|Sep3-11, 06:11 PM||#1|
Energy Armor "Ionized" Wristbands
This is clearly a scam; I just wanted to use this space to lay out their claims.
At the Maryland State Fair, Energy Armor has half a dozen or so booths this year. I decided to speak to one of their sales reps to see how they would claim it worked.
The Energy Armor bracelet is a silicone band "infused with volcanic ash" which has "negative ions" in it. The whole product seems built around this idea of "negative ions." The claims on the site and the claims of the sales rep diverged a bit, so I'll mention each.
The website carefully avoids claiming that the bracelet will do anything. The website mentions all sorts of benefits of "negative ions" and claims that the bracelet is infused with these ions, but stops short of saying that the bracelet will have benefits.

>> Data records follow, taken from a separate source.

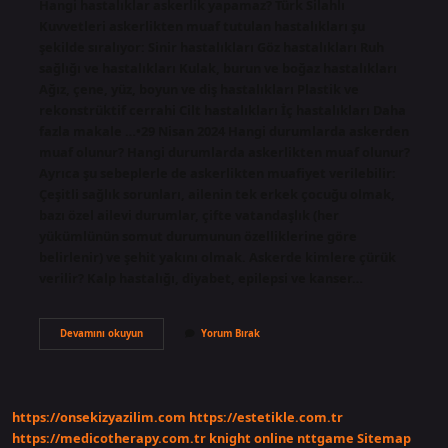
Hangi hastalıklar askerlik yapamaz? Türk Silahlı
Kuvvetleri askerlikten muaf tutulan hastalıkları şu
şekilde sıralıyor: Sinir hastalıkları Göz hastalıkları Ruh
sağlığı ve hastalıkları Kulak, burun ve boğaz hastalıkları
Ağız, çene, yüz, boyun ve diş hastalıkları Plastik ve
rekonstrüktif cerrahi Cilt hastalıkları İç hastalıkları Daha
fazla makale …•29 Nisan 2024 Hangi durumlarda askerden
muaf olunur? Hangi durumlarda askerlikten muaf olunur?
Ayrıca şu sebeplerle de askerlikten muafiyet verilebilir:
Çeşitli sağlık sorunları, ailenin tek erkek çocuğu olmak,
bazı özel ailevi durumlar, çifte vatandaşlık (her
yükümlünün somut durumunun özelliklerine göre
belirlenir) ve şehit yakını olmak. Askerde kimlere çürük
verilir? Kalp hastalığı, diyabet, epilepsi ve kanser…
Hangi
Devamını okuyun
Yorum Bırak
Hastalıklar
Askerlik
Yapmaya
Engeldir
https://onsekizyazilim.com
https://estetikle.com.tr
https://medicotherapy.com.tr
knight online
nttgame
Sitemap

The website claims that negative ions boosts blood flow to the brain, are involved in biochemical reactions that increase levels are serotonin, and improve the performance of athletes. Strictly speaking, some of these claims might be true... surely there are some polyatomic ions involved in biochemical reactions. What is unclear is how putting some ions on the surface of your skin has to do with biochemical reactions in your brain.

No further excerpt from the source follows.